Bone for allograft is mostly obtained from the donation of femoral heads after primary hip replacement. There are strict guidelines for donation including consent and screening. These result in less than half of donations meeting the standards (Fabian et al, 1997).
This has lead to the now common practice of cadaveric donation, where multiple long bones and sections of pelvis are obtained from a cadaveric donor when procuring other transplantable tissue with consent.
It is preferable for cadaveric bone to be retrieved in the operating theatre, as this is a sterile environment. But in some centres bone is harvested in a mortuary and so requires irradiation to sterilise it (Humphries, 2005).
The cadaveric bone is not procured until the end of multiorgan retrieval, after the removal of soft tissue viscera. This can give the donor’s body a macabre appearance and therefore, a calm, dignified environment should be created to preserve the dignity of the deceased donor. The cadaver is then reconstructed with appropriately sized rigid structures to prevent disfigurement (Rees and Haddad, 2003).
Screening and processing
There are normally three stages to ensuring safe bone allograft (Regeneration Technologies, 2006):
- Donor history screening - evaluation of the donor’s medical and social history and assessment and approval for donation by a registered medical practitioner;
- Laboratory testing - to exclude infections such as hepatitis, HIV, syphilis and potential contamination;
- Tissue preparation processing - with various methods of sterilisation such as irradiation.

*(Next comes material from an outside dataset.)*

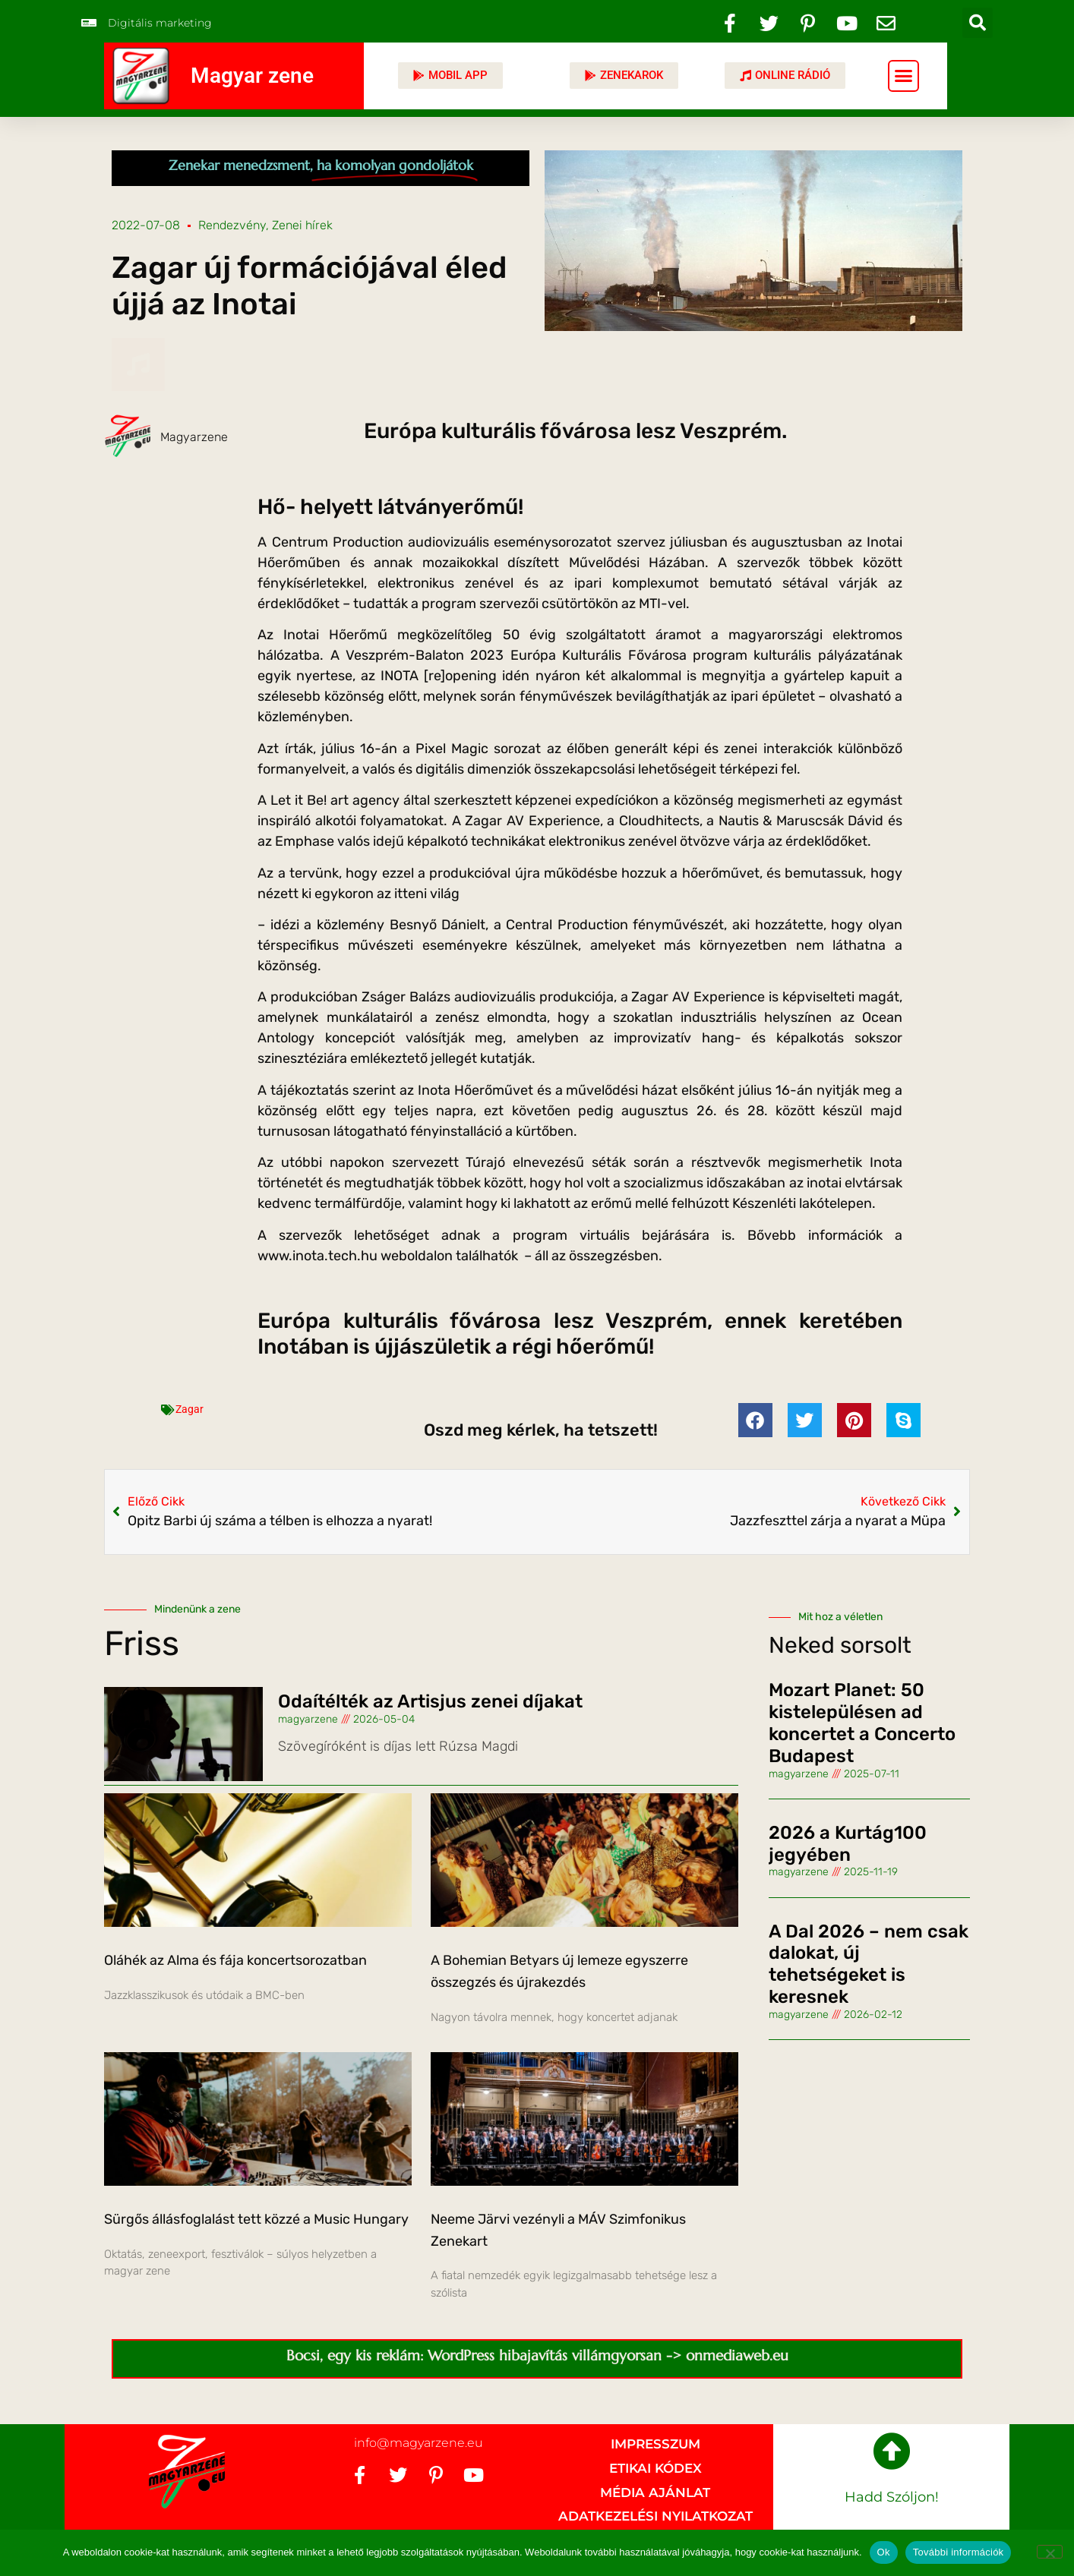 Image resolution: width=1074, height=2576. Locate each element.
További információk (958, 2552)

The MHRA (2006) has confirmed that in the cases where bone graft product was recalled, the testing and processing stages had been completed.
For a variety of moral and religious reasons patients have individual concerns about tissue from other humans being part of a product used in their surgery. Therefore there are legal and ethical issues that should be considered when providing patients with information about procedures utilising products that contain human tissue.
In order to gain informed consent, patients should be given information about the procedure and products that will be used. Now that this issue has come to the attention of the media it is likely that patients will be seeking information about whether their procedure will include the use of human tissue and they will need careful counselling about the reasons for the choice of product, the associated moral and ethical issues and the safety of the product.
It is also likely that patients who have recently undergone these procedures will be seeking advice about their own personal situation. The MHRA advises that the processing and sterilisation that takes place in the production of bone graft material make the health risks from these products negligible. They have written to hospitals to confirm this and to enable clinicians to decide what advice they should give patients. The MHRA is monitoring the situation.